-- Recorded information --
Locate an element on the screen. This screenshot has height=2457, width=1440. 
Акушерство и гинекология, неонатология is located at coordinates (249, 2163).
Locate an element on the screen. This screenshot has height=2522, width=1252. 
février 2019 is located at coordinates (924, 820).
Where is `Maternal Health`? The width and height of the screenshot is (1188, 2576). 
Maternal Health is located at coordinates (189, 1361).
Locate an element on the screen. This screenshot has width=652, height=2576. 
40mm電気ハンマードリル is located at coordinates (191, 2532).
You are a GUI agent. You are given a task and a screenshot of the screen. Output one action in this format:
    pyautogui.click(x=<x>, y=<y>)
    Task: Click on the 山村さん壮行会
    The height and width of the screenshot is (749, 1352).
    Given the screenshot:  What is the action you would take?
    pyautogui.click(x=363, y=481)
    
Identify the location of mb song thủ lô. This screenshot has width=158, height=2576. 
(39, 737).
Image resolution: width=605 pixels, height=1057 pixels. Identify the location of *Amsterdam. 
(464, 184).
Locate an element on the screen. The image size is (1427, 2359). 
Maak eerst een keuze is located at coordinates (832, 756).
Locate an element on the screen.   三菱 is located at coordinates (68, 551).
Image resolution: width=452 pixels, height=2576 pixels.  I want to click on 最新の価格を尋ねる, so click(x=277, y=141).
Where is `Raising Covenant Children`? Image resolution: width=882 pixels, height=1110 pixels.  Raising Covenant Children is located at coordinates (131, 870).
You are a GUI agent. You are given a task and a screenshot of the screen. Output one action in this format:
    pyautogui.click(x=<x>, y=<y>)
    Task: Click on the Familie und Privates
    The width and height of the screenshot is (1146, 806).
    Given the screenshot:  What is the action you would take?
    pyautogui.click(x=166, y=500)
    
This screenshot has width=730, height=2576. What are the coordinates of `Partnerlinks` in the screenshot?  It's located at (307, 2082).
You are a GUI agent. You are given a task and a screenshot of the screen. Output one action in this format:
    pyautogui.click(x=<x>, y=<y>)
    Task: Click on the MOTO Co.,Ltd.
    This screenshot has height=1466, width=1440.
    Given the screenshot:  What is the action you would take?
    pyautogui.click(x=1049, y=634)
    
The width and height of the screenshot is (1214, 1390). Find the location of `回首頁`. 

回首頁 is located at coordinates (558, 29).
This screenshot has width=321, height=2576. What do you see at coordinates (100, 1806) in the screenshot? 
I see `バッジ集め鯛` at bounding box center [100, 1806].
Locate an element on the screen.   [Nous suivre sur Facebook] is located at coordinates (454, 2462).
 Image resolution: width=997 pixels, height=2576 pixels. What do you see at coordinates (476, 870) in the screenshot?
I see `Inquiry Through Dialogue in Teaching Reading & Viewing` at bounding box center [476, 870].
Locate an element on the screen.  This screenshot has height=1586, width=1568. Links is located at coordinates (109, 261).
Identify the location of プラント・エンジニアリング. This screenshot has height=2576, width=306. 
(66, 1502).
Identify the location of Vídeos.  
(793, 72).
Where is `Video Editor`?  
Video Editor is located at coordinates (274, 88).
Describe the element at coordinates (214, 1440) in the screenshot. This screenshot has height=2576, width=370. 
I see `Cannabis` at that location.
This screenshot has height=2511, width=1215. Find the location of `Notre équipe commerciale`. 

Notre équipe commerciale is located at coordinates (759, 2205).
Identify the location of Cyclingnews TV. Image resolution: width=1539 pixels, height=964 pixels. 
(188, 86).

-- Goal of the exercise --
Quote the whole listing above, leaving nothing out.

-- Response --
Locate an element on the screen. This screenshot has height=2457, width=1440. 
Акушерство и гинекология, неонатология is located at coordinates (249, 2163).
Locate an element on the screen. This screenshot has height=2522, width=1252. 
février 2019 is located at coordinates (924, 820).
Where is `Maternal Health`? The width and height of the screenshot is (1188, 2576). 
Maternal Health is located at coordinates (189, 1361).
Locate an element on the screen. This screenshot has width=652, height=2576. 
40mm電気ハンマードリル is located at coordinates (191, 2532).
You are a GUI agent. You are given a task and a screenshot of the screen. Output one action in this format:
    pyautogui.click(x=<x>, y=<y>)
    Task: Click on the 山村さん壮行会
    The height and width of the screenshot is (749, 1352).
    Given the screenshot:  What is the action you would take?
    pyautogui.click(x=363, y=481)
    
Identify the location of mb song thủ lô. This screenshot has width=158, height=2576. 
(39, 737).
Image resolution: width=605 pixels, height=1057 pixels. Identify the location of *Amsterdam. 
(464, 184).
Locate an element on the screen. The image size is (1427, 2359). 
Maak eerst een keuze is located at coordinates (832, 756).
Locate an element on the screen.   三菱 is located at coordinates (68, 551).
Image resolution: width=452 pixels, height=2576 pixels.  I want to click on 最新の価格を尋ねる, so click(x=277, y=141).
Where is `Raising Covenant Children`? Image resolution: width=882 pixels, height=1110 pixels.  Raising Covenant Children is located at coordinates (131, 870).
You are a GUI agent. You are given a task and a screenshot of the screen. Output one action in this format:
    pyautogui.click(x=<x>, y=<y>)
    Task: Click on the Familie und Privates
    The width and height of the screenshot is (1146, 806).
    Given the screenshot:  What is the action you would take?
    pyautogui.click(x=166, y=500)
    
This screenshot has width=730, height=2576. What are the coordinates of `Partnerlinks` in the screenshot?  It's located at (307, 2082).
You are a GUI agent. You are given a task and a screenshot of the screen. Output one action in this format:
    pyautogui.click(x=<x>, y=<y>)
    Task: Click on the MOTO Co.,Ltd.
    This screenshot has height=1466, width=1440.
    Given the screenshot:  What is the action you would take?
    pyautogui.click(x=1049, y=634)
    
The width and height of the screenshot is (1214, 1390). Find the location of `回首頁`. 

回首頁 is located at coordinates (558, 29).
This screenshot has width=321, height=2576. What do you see at coordinates (100, 1806) in the screenshot? 
I see `バッジ集め鯛` at bounding box center [100, 1806].
Locate an element on the screen.   [Nous suivre sur Facebook] is located at coordinates (454, 2462).
 Image resolution: width=997 pixels, height=2576 pixels. What do you see at coordinates (476, 870) in the screenshot?
I see `Inquiry Through Dialogue in Teaching Reading & Viewing` at bounding box center [476, 870].
Locate an element on the screen.  This screenshot has height=1586, width=1568. Links is located at coordinates (109, 261).
Identify the location of プラント・エンジニアリング. This screenshot has height=2576, width=306. 
(66, 1502).
Identify the location of Vídeos.  
(793, 72).
Where is `Video Editor`?  
Video Editor is located at coordinates (274, 88).
Describe the element at coordinates (214, 1440) in the screenshot. This screenshot has height=2576, width=370. 
I see `Cannabis` at that location.
This screenshot has height=2511, width=1215. Find the location of `Notre équipe commerciale`. 

Notre équipe commerciale is located at coordinates (759, 2205).
Identify the location of Cyclingnews TV. Image resolution: width=1539 pixels, height=964 pixels. 
(188, 86).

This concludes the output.